International health experts have recently identified the drug tenofovir, lamivudine and dolutegravir (TLD) as the preferred first-line ARV for HIV treatment. In Haiti, the USAID Global Health Supply Chain Program-Procurement and Supply Management (GHSC-PSM) project is helping the Ministry of Health (MOH) transition health facilities to this preferred drug, and away from using legacy ARV regimens. GHSC-PSM has helped Haiti plan, prepare and execute its move to TLD since November 2018.
Making TLD and other commodities available to PLHIV in health facilities across the U.S. President’s Emergency Plan for AIDS Relief (PEPFAR) target countries remains a primary goal of GHSC-PSM—the project supports countries in many ways so they can begin the new and optimized treatment for patients as soon as possible.
In Haiti, one of the first elements of the TLD transition process was a month-long training for health care providers who treat PLHIV. The training covered the MOH’s new protocols and guidance that clinicians and providers are required to follow during the TLD transition. It was conducted for health facilities in all ten of the country’s administrative regions. The MOH also worked with GHSC-PSM in Haiti to conduct TLD supply planning, procurement and delivery.
The global effort to optimize antiretroviral (ARV) treatment is an ongoing commitment to people living with HIV (PLHIV) to improve the efficacy, reduce the costs, and limit the side-effects of their treatment.
What's a Legacy ARV?
Legacy first-line ARVs are those which may have been recommended by health officials as the primary option to treat PLHIV prior to the endorsement of TLD by WHO and other global health bodies. They include tenofovir, lamivudine and efavirenz (TLE).
By April 2019, 123 of 126 health facilities supported by PEPFAR were fully stocked with TLD—this makes up more than 97 percent of all PEPFAR-funded health facilities in the country.
The deliveries facilitated by GHSC-PSM are expected to cover treatment for 43,232 patients.
To achieve such high availability of TLD for patients and health workers across Haiti’s health facilities, GHSC-PSM in Haiti worked with the MOH to:
- Implement an electronic system that manages and performs calculations with ARV consumption data, capturing and analyzing information on all patients eligible to receive TLD – the system works in tandem with health facility reporting processes and allows GHSC-PSM to automatically calculate the amount of TLD to allot per patient, thus revealing how much stock to provide per health facility;
- Organize a special distribution of TLD to health facilities, ensuring the product was available at all targeted sites prior to the transition start date;
- Increase the amount of TLD stock given to sites to facilitate Multi-Month Dispensing to patients, allowing them to go longer between clinic visits – the amount distributed per site was increased from 4.5 months of stock available to 7.5 months.

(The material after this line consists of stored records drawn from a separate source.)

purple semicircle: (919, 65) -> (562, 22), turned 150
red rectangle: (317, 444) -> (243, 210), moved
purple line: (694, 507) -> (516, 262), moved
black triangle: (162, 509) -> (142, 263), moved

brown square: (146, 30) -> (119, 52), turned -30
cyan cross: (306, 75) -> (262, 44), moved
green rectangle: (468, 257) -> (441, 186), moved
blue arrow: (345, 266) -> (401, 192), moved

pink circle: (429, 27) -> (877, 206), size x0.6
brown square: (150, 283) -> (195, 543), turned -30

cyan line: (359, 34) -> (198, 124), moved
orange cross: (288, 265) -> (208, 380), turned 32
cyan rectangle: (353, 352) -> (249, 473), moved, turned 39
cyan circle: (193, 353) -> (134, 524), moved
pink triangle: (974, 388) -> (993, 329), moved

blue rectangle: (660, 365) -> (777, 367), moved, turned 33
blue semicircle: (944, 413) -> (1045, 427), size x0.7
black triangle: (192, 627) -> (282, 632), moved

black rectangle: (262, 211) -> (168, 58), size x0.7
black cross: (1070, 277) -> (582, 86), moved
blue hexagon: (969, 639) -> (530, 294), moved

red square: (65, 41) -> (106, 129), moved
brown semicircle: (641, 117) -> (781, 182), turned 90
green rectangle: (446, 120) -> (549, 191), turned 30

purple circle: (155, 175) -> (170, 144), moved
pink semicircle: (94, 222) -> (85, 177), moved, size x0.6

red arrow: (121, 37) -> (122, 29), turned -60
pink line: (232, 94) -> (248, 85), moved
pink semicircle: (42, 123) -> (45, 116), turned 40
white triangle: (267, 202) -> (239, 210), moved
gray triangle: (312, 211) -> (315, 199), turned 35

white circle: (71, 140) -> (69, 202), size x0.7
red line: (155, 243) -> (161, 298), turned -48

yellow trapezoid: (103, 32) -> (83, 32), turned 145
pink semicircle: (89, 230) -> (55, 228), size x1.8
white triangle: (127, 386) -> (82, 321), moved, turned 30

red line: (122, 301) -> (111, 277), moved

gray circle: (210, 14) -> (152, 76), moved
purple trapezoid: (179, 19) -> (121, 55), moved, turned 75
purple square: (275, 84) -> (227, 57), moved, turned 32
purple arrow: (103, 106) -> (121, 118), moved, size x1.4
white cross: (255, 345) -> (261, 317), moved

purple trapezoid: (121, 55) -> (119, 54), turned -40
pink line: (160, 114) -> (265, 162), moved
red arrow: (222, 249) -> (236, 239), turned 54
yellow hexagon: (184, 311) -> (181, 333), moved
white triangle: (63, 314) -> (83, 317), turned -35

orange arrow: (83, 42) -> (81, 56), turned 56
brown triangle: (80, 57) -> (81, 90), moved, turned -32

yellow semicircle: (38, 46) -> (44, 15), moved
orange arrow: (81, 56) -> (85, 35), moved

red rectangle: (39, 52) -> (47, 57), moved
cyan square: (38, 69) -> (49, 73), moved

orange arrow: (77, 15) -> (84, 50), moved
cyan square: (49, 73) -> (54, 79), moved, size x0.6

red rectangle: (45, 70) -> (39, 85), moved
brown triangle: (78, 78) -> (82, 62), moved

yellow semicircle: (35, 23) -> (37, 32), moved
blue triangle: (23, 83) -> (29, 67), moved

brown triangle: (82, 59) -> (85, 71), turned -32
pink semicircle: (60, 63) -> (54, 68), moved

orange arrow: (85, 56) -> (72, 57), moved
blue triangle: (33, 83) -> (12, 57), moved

GHSC-PSM in Haiti continues to supply facilities with TLD according to the country’s transition plan. The project is also working with the MOH to address challenges in transitioning individual patients from one regimen to another. This includes mobilizing all the necessary stakeholders to move this transition forward. The MOH and GHSC-PSM have taken a grassroots approach by visiting individual communities, meeting with health facility staff, and engaging the local medical community. The goal is to spread accurate information about the benefits of changing patient regimens and emphasize how TLD can save the lives of patients.
Through uninterrupted supply of TLD; well thought-out solutions to challenges like access for patients and infrastructure challenges; and continued work with key stakeholders, Haiti will sustain its success in improving outcomes for people living with HIV.